- WHAT THE TASK ASKS
Please repeat the data exactly. Any picture in it stays out.
Start of DATA FOR REVIEW
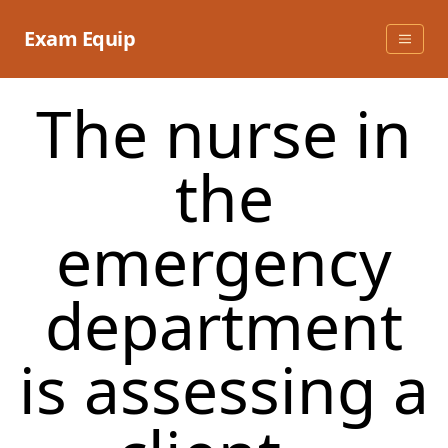
Skip
to
Exam Equip
content
The nurse in
the
emergency
department
is assessing a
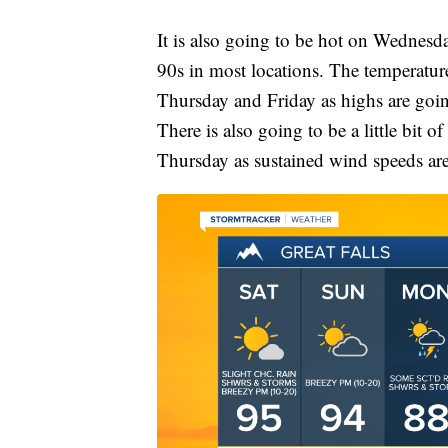
It is also going to be hot on Wednesd
90s in most locations. The temperatur
Thursday and Friday as highs are goin
There is also going to be a little bit
Thursday as sustained wind speeds ar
End of DATA FOR REVIEW
- RESPONSE BELOW
Skip
to
Exam Equip
content
The nurse in
the
emergency
department
is assessing a
It is also going to be hot on Wednesd
90s in most locations. The temperatur
Thursday and Friday as highs are goin
There is also going to be a little bit
Thursday as sustained wind speeds ar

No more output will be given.